Çete üyelerinden biri, baltayı taşa vurmasaydı bu doktor da bilinen 10 bebek ölümüne ilaveten yeni bebekleri öldürmeye, yeni canlar yakmaya devam edecekti.

Bebekleri öldüren, bunlar üzerinden vurgun yapan çetenin liderleri ve işbirlikçileri içimizden birileri, bu toprağın insanları. Onlar, beyefendi, toplumda saygın kişiler, para kazanmayı biliyorlar.

Terörist Sinvar, Filistin topraklarında yetişmiş. Bebekleri öldürmemiş ama bebeklerin yaşaması için kendisi ölmüş. Batı ve batılı değerleri hayat tarzı yapanlar ona “terörist” diyor.

Değerler tersyüz, ayaklar baş başlar ayak olmuş, bu hercümerç içinde bindik bir alamete gidiyoruz kıyamete diye yakınmanın anlamı yok. Ahlaksızlığın yüceltildiği, hırsızların baş tacı edildiği, yüksek insani değerler uğruna kendini feda edenlere enayi veya terörist gözüyle bakıldığı bir dünyada, yaşanan bu tuhaflıklara şaşmamak gerekir.

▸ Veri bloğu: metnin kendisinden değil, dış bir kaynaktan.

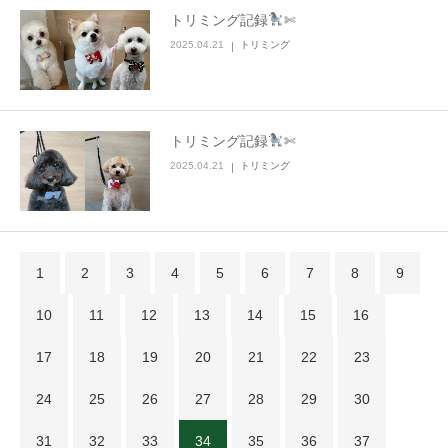
トリミング記録
✄
2025.04.21
トリミング
トリミング記録
✄
2025.04.21
トリミング
1
2
3
4
5
6
7
8
9
10
11
12
13
14
15
16
17
18
19
20
21
22
23
24
25
26
27
28
29
30
31
32
33
34
35
36
37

Siyah, baskın renktir. Bir damla siyah, bütün beyazı etkiler, ona hükmeder; ama beyaz her zaman vardır ve olacaktır. Sosyoloji bilimi, ak-kara çatışması üzerine kurulmuştur. Tarih, iyi-kötü kavgasının hikayesi değil midir? Sadece ülkemizde değil, bütün dünyada değerler, çatışma halindedir. Bu çatışmada sesi fazla çıkan kötüler galiptir, ancak kazanan iyilerdir.

Dünyada hepimiz sürgünüz, sürüngeniz. Bazıları için ölüm, son durak. Dünya sürgününde, hangi çoğunluğun, hangi tarafta olduğu hiç önemli değildir. Çoğunluklar bizi yanıltmasın. Kur’an’a göre çoğunluk ölçü değildir. “Çoğunluk, fasıktır, kafirdir, nankördür, müşriktir, inkarcıdır, gafildir, akletmez, kafası çalışmaz, yalancıdır, haktan hoşlanmaz…”

İyilerin, kötüler karşısında baskın olamamak gibi bir zafiyeti var; sesi çok çıkanlara, sayıca çok olanlara karşı bir kompleksi var. Öykünmek, eğitim çağındaki çocuklar için gereklidir, fakat yetişkinler için bir kimliksizliktir, zayıflıktır. Anadolu insanı, Doğu toplumları artık bu kompleksi aşmalı, kendilerini Batı’nın kavramları ile tanımlamamalı, bugünkü dünyamızın kargaşa sebebi olan Batıcı değerleri reddetmelidir.

Batı’nın ölçüleriyle formatlanan, adına “modernlik” denen bu hayat tarzına ne kadar dalarsak huzurumuz o kadar azalıyor. Batı’nın bize diktiği elbise bu bedene uymuyor. Bugün yaşadığımız İslam’ın da bizi yeterince dinamik yapamadığını, bize huzur veremediğini görüyor, yaşıyoruz. “Huzur, İslam’da” diyen rol modellerin huzursuzluğa yol açmalarının hayal kırıklığını yaşıyoruz. Tarihteki güzel örnekler avuntumuz oluyor, onların meselleriyle gönlümüzü okşuyoruz, hayıflanıyoruz.

Ortada bir yanlışlık var. Batı; yalancı, ikiyüzlü. Doğu; uyuşuk, değer üretemiyor. İslam, din olarak özünden uzaklaştırılmış, kirletilmiş; medeniyet olarak enerjisini tüketmiş. Bu böyle gitmez. İnsanlık, yeni şeyler söylemeli. Yeni keşiflere gerek yok. Mehmet Akif reçeteyi yazmış: “Doğrudan doğruya Kur’an’dan alıp ilhamı / Asrın idrakine söyletmeliyiz İslam’ı / Kuru da’va ile olmaz bu, fakat ilm ister / Ben o kudrette adam görmüyorum, sen göster.”